Security News > 2021 > May > WhatsApp Sues Indian Government Over New Internet Regulations
WhatsApp on Wednesday fired a legal salvo against the Indian government to block new regulations that would require messaging apps to trace the "First originator" of messages shared on the platform, thus effectively breaking encryption protections.
"Requiring messaging apps to 'trace' chats is the equivalent of asking us to keep a fingerprint of every single message sent on WhatsApp, which would break end-to-end encryption and fundamentally undermines people's right to privacy," a WhatsApp spokesperson told The Hacker News via email.

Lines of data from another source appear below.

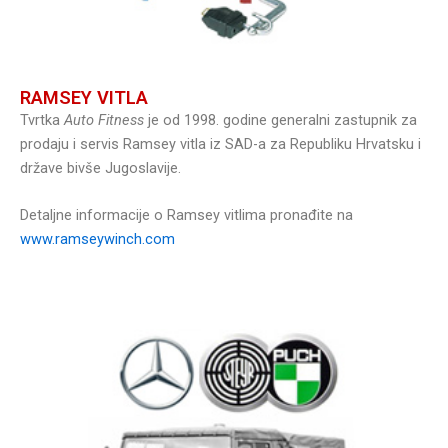
RAMSEY VITLA
Tvrtka
Auto Fitness
je od 1998. godine generalni zastupnik za
prodaju i servis Ramsey vitla iz SAD-a za Republiku Hrvatsku i
države bivše Jugoslavije.
Detaljne informacije o Ramsey vitlima pronađite na
www.ramseywinch.com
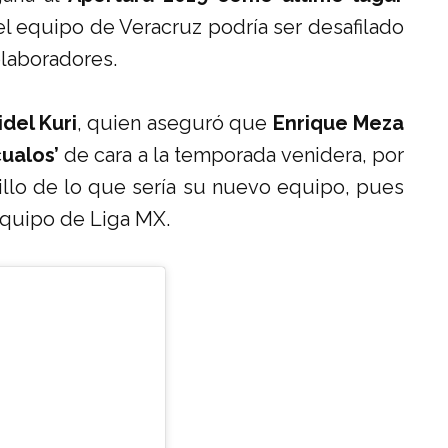
l equipo de Veracruz podría ser desafilado
laboradores.
idel Kuri
, quien aseguró que
Enrique Meza
ualos’
de cara a la temporada venidera, por
llo de lo que sería su nuevo equipo, pues
equipo de Liga MX.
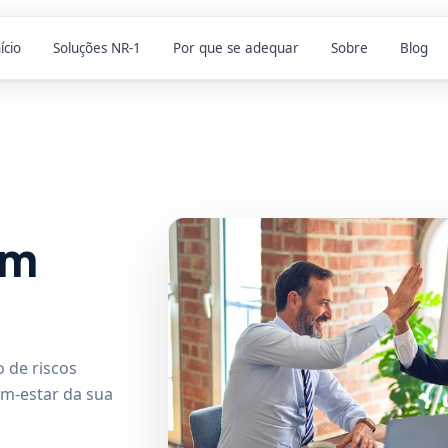
ício
Soluções NR-1
Por que se adequar
Sobre
Blog
em
 de riscos
em-estar da sua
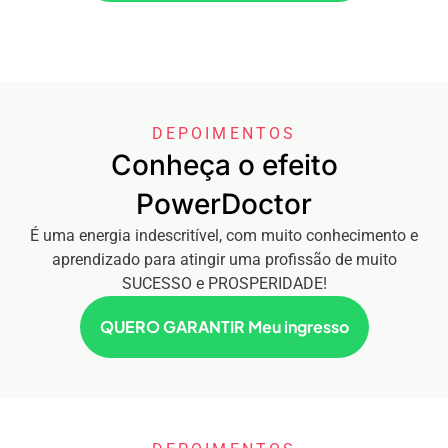
DEPOIMENTOS
Conheça o efeito
PowerDoctor
É uma energia indescritível, com muito conhecimento e
aprendizado para atingir uma profissão de muito
SUCESSO e PROSPERIDADE!
QUERO GARANTIR Meu ingresso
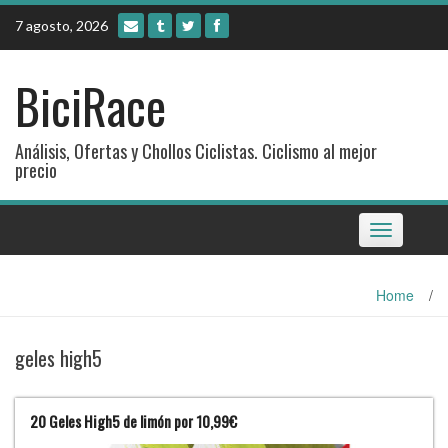
Skip
7 agosto, 2026
to
content
BiciRace
Análisis, Ofertas y Chollos Ciclistas. Ciclismo al mejor
precio
Toggle
navigation
Home
/
geles high5
20 Geles High5 de limón por 10,99€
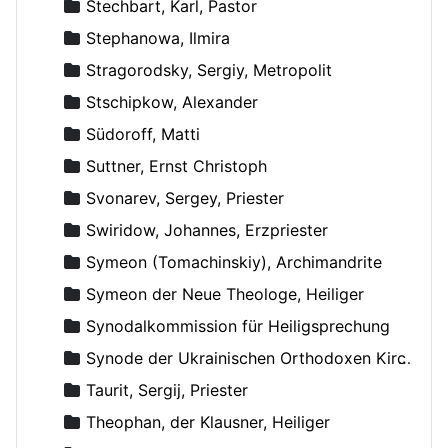
Stechbart, Karl, Pastor
Stephanowa, Ilmira
Stragorodsky, Sergiy, Metropolit
Stschipkow, Alexander
Südoroff, Matti
Suttner, Ernst Christoph
Svonarev, Sergey, Priester
Swiridow, Johannes, Erzpriester
Symeon (Tomachinskiy), Archimandrite
Symeon der Neue Theologe, Heiliger
Synodalkommission für Heiligsprechung
Synode der Ukrainischen Orthodoxen Kirche
Taurit, Sergij, Priester
Theophan, der Klausner, Heiliger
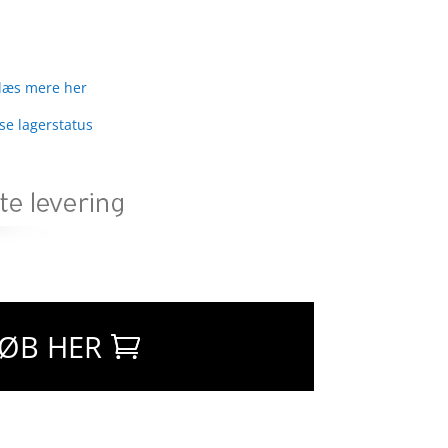
læs mere her
 se lagerstatus
ØB HER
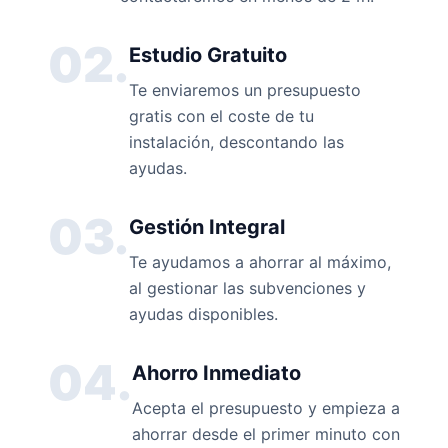
02.
Estudio Gratuito
Te enviaremos un presupuesto
gratis con el coste de tu
instalación, descontando las
ayudas.
03.
Gestión Integral
Te ayudamos a ahorrar al máximo,
al gestionar las subvenciones y
ayudas disponibles.
04.
Ahorro Inmediato
Acepta el presupuesto y empieza a
ahorrar desde el primer minuto con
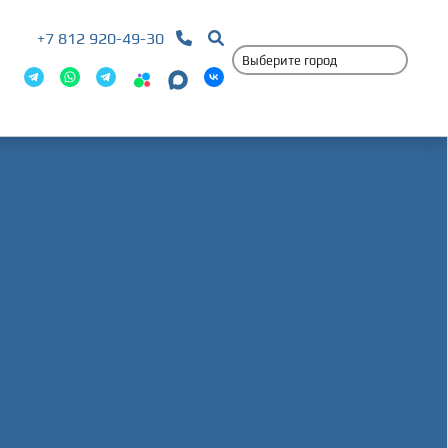
+7 812 920-49-30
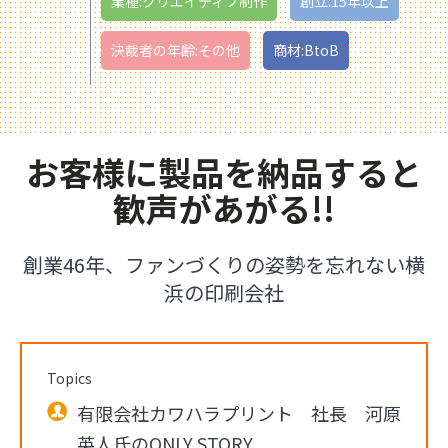
業種:クリエイティブ制作
創立:15年以上
決裁者の年齢:その他
商材:BtoB
お客様に製品を納品すると
歓声があがる!!
創業46年、ファンづくりの姿勢を忘れない横
浜の印刷会社
Topics
有限会社カワハラプリント 社長 河原
英人氏のONLY STORY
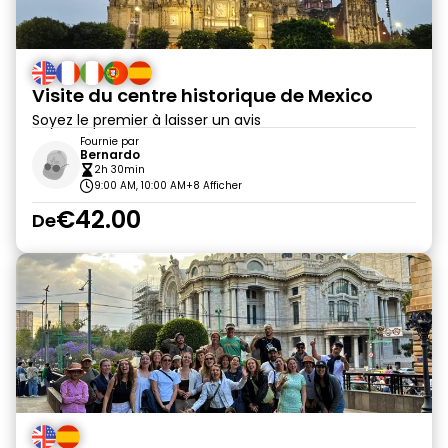
Visite du centre historique de Mexico
Soyez le premier à laisser un avis
Fournie par
Bernardo
2h 30min
9:00 AM, 10:00 AM
+8 Afficher
€42.00
De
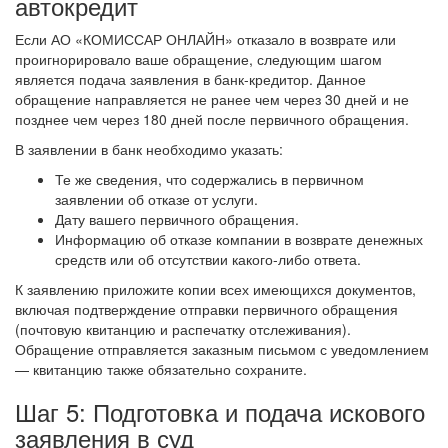
автокредит
Если АО «КОМИССАР ОНЛАЙН» отказало в возврате или
проигнорировало ваше обращение, следующим шагом
является подача заявления в банк-кредитор. Данное
обращение направляется не ранее чем через 30 дней и не
позднее чем через 180 дней после первичного обращения.
В заявлении в банк необходимо указать:
Те же сведения, что содержались в первичном
заявлении об отказе от услуги.
Дату вашего первичного обращения.
Информацию об отказе компании в возврате денежных
средств или об отсутствии какого-либо ответа.
К заявлению приложите копии всех имеющихся документов,
включая подтверждение отправки первичного обращения
(почтовую квитанцию и распечатку отслеживания).
Обращение отправляется заказным письмом с уведомлением
— квитанцию также обязательно сохраните.
Шаг 5: Подготовка и подача искового
заявления в суд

The lawsuit, filed by the Facebook-owned messaging service in the Delhi High Court, seeks to bar new internet rules that come into force effective May 26.
Adding such a requirement would mean breaking WhatsApp's end-to-end encryption, which secures messages from potential eavesdroppers - including telecom providers, internet service providers, and even WhatsApp itself - from being able to access the cryptographic keys necessary to decode the conversation.
"Traceability is intended to do the opposite by requiring private messaging services like WhatsApp to keep track of who-said-what and who-shared-what for billions of messages sent every day," the company said.
The Indian government, on the other hand, has proposed that WhatsApp assign an alphanumeric hash to every message sent through its platform or tag them with the originator's information to enable traceability without weakening encryption.